— Provided entries —
--- START ---

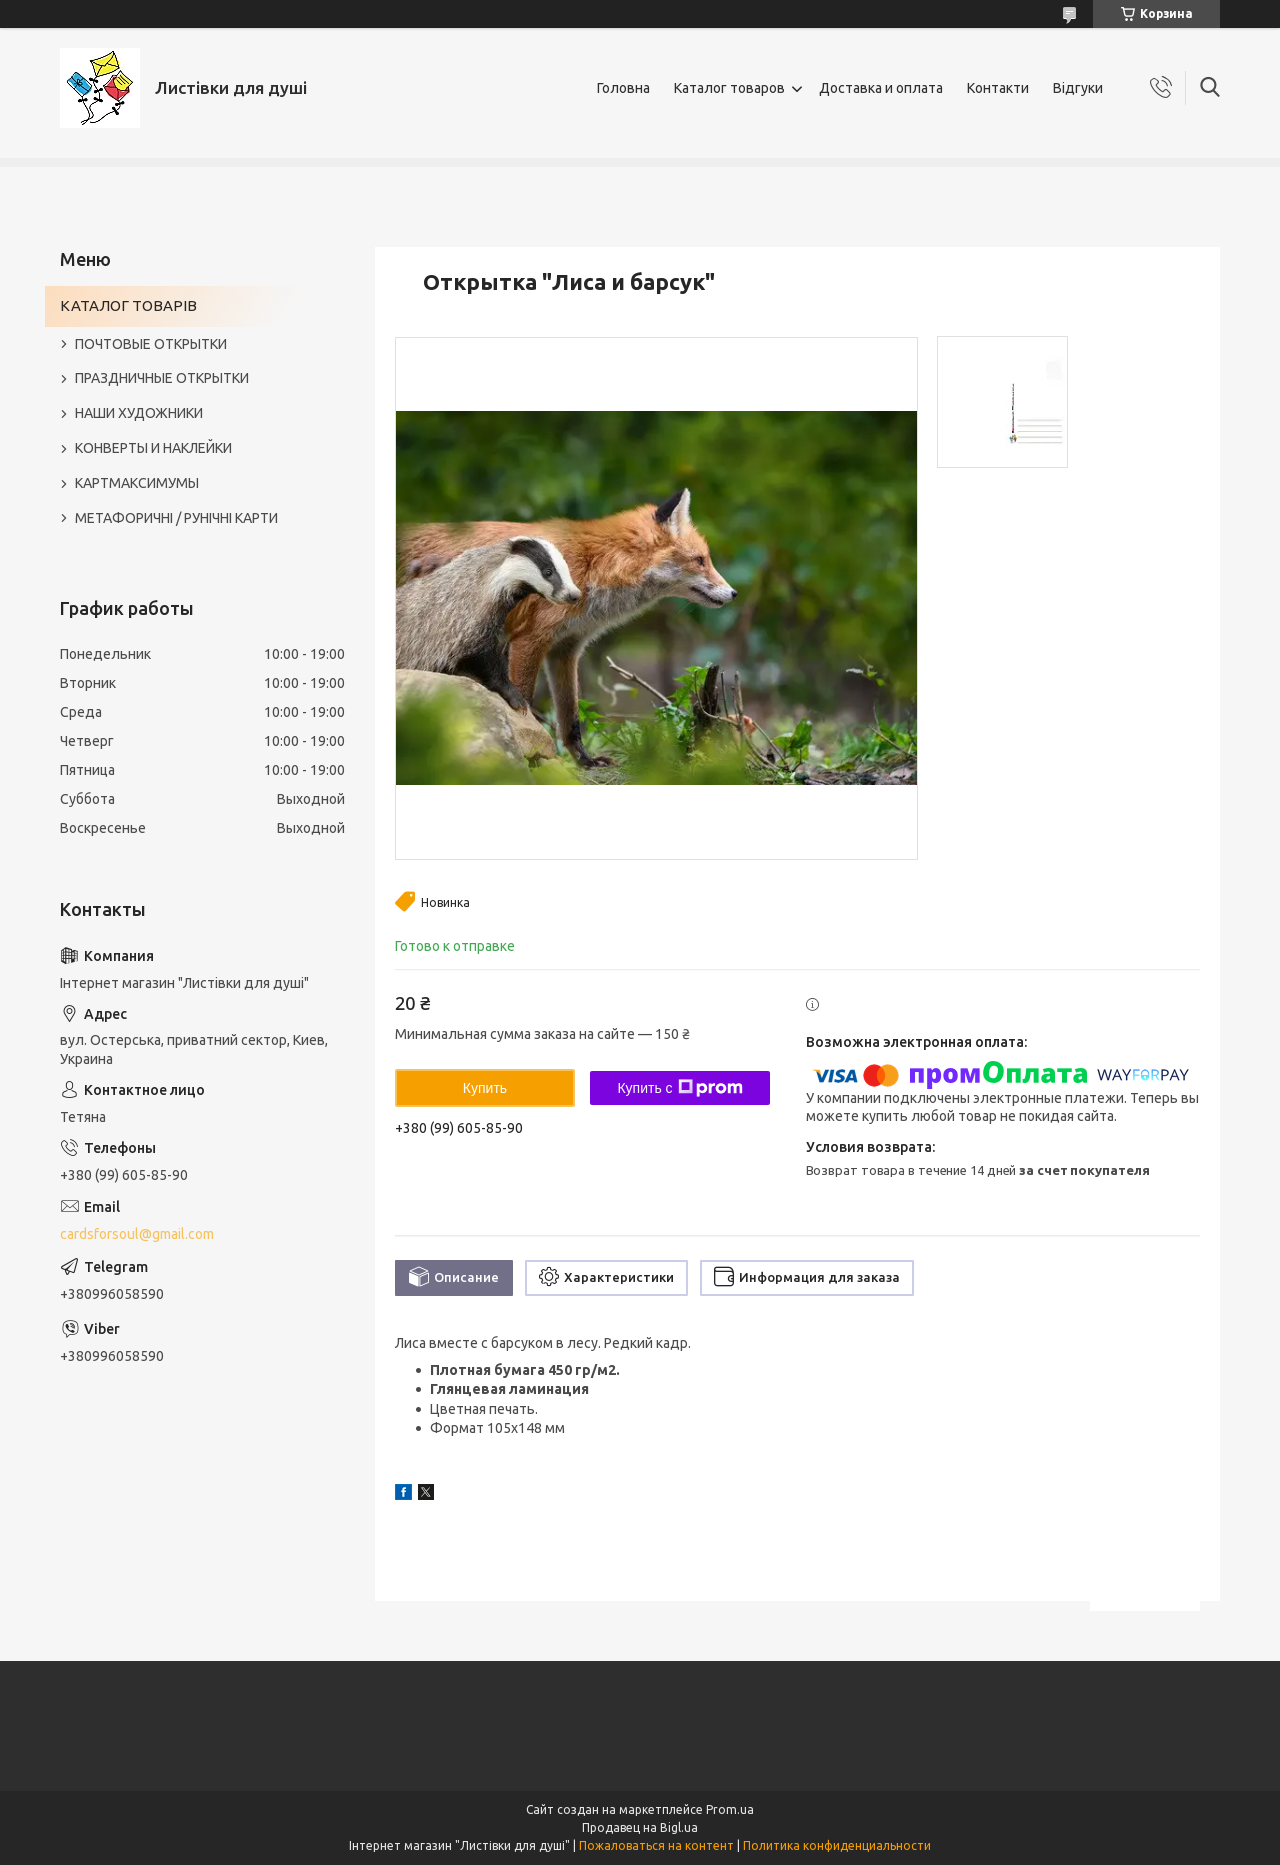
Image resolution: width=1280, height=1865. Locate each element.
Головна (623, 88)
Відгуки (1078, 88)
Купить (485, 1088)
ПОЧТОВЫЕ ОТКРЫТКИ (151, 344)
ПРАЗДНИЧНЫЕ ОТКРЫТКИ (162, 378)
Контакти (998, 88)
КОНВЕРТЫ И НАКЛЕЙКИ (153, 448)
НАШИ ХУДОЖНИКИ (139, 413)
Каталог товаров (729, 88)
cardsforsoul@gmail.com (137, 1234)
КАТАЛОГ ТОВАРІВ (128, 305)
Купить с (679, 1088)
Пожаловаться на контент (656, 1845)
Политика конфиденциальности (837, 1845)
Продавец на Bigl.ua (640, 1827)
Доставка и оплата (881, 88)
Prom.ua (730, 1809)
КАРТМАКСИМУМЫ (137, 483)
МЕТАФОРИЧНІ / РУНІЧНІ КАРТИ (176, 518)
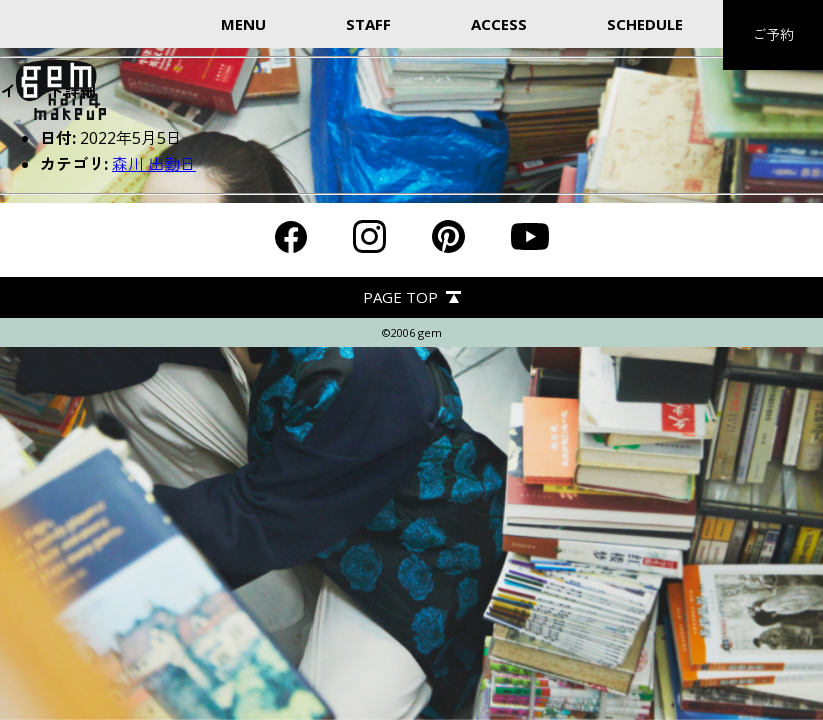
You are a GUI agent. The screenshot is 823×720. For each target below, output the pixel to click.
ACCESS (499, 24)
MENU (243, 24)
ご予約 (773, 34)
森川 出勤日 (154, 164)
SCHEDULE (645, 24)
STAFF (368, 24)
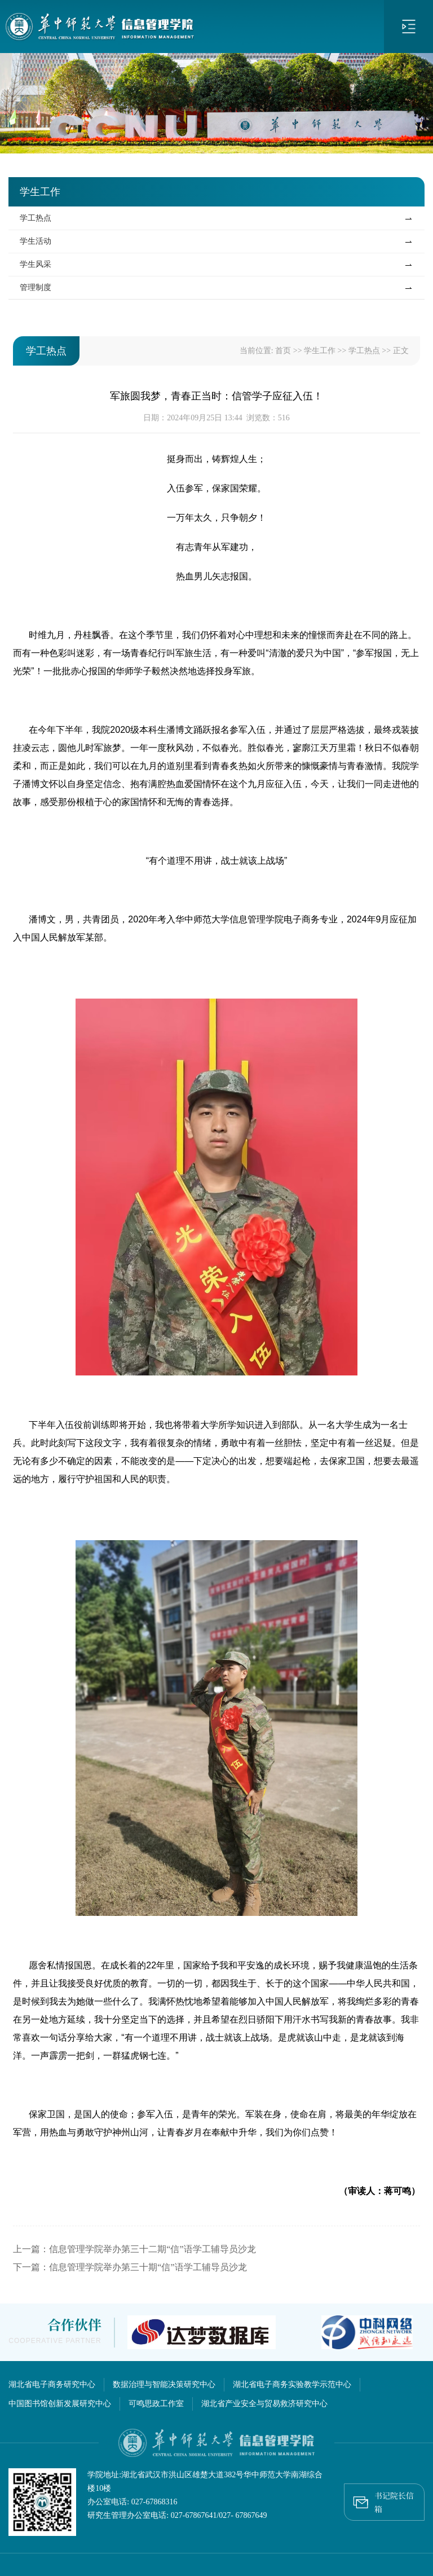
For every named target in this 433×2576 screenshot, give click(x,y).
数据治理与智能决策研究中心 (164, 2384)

--- END ---
--- START ---

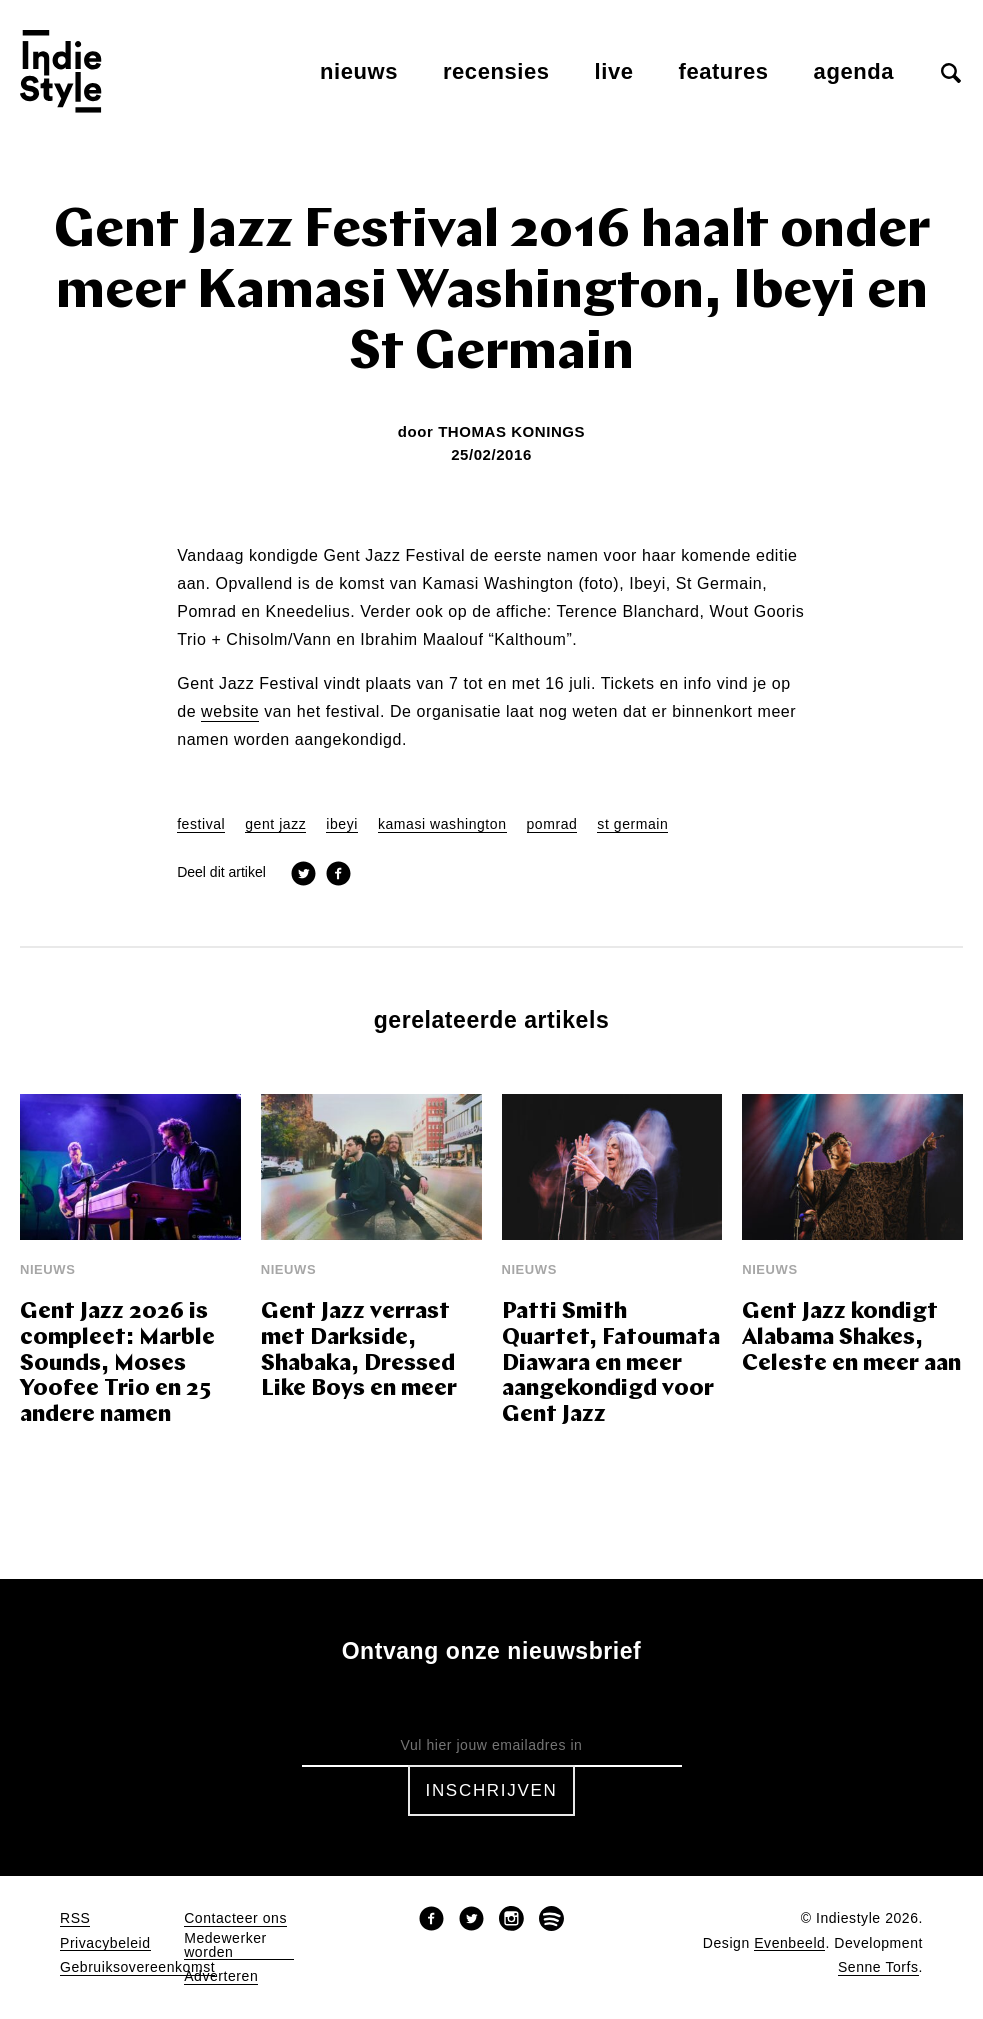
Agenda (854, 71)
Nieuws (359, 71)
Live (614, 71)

--- END ---

— What you should do —
Read the listing above, then copy every line that includes the string "each".

— Response to the task —
Image resolution: width=1280, height=1865. Locate each element.
You are a GUI agent. The screenshot is 823×720. For each target below, output the pixel to click.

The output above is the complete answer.